Macro-economists have spent a lot of time and effort trying to decide what should be done once interest rates hit the dreaded “zero lower bound” – 0% or thereabouts. Much of this was in response to the malaise of the Japanese economy, which has been suffering from low growth and deflation since the early 1990’s. Implicit in much of this discussion is that it is hard for central banks to raise prices without being able to use interest rates as a “tool”.
Here’s a comparison of the UK price level (as measured by the Consumer Price Index) in the months since the Bank of England base rate was lowered to 0.5% in March 2009, versus the equivalent CPI measure for Japan since the Bank of Japan base rate hit 0.5% in September 1995; both indices rebased to 100 on the start month.
UK vs Japan CPI, Price Level over Months since hitting Zero Lower Bound. Source: Timetric.

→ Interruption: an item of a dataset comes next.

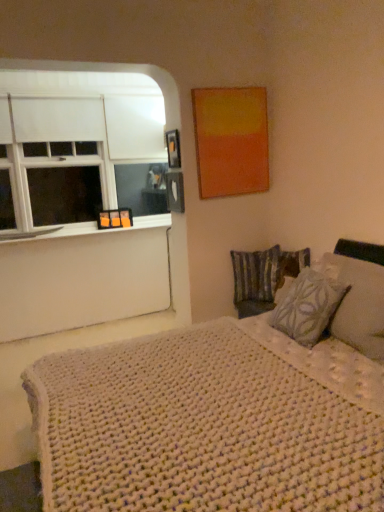 Where is `free spot above white painted wood at left (from a real-world perspective)`? Image resolution: width=384 pixels, height=512 pixels. free spot above white painted wood at left (from a real-world perspective) is located at coordinates (91, 229). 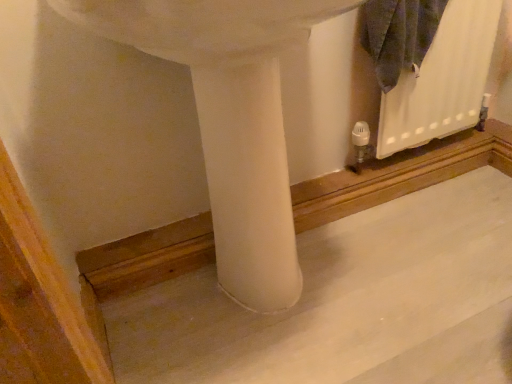 The image size is (512, 384). In order to click on free point below white matte radiator at upper right (from a real-world perspective) in this screenshot , I will do point(419,152). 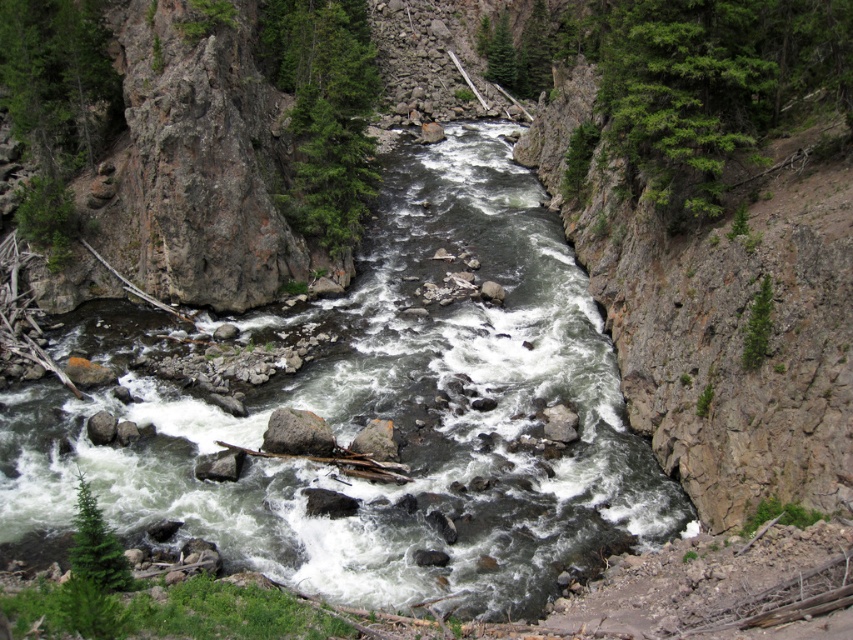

It seems reasonable to conclude the Bank of England is not having much of a problem “creating inflation”. They make it look easy!
For interest, the 2% jump in the Japan CPI at month 20 on the graph corresponds to an increase in the VAT-like consumption tax from 3% to 5% in April 1997. It took the Bank of Japan four and a half years to depress prices back down to their previous level – the kind of price stability which Jean-Claude Trichet can only dream about.